___ DATA

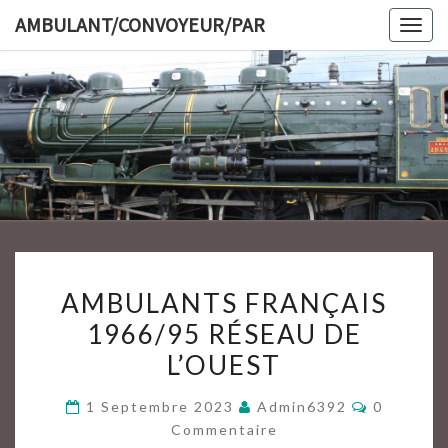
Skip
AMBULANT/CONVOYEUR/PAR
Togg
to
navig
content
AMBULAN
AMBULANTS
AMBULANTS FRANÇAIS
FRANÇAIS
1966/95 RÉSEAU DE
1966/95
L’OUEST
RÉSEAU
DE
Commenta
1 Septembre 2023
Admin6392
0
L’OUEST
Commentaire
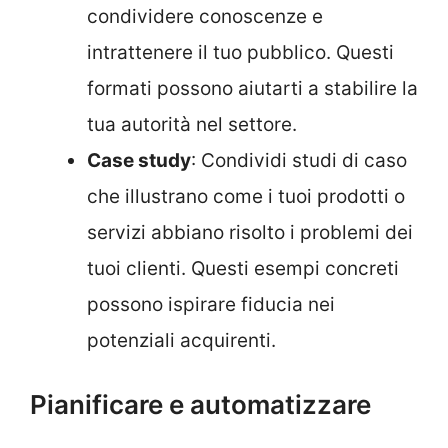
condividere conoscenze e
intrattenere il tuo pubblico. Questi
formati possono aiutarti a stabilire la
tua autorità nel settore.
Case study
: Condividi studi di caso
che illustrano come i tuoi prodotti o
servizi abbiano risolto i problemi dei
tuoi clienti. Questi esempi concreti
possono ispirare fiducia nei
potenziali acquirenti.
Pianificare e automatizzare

______

### THE PROBLEM
In the entries above, find each line with the word "tuoi" and show it.

### EXERCISE RESPONSE
che illustrano come i tuoi prodotti o
tuoi clienti. Questi esempi concreti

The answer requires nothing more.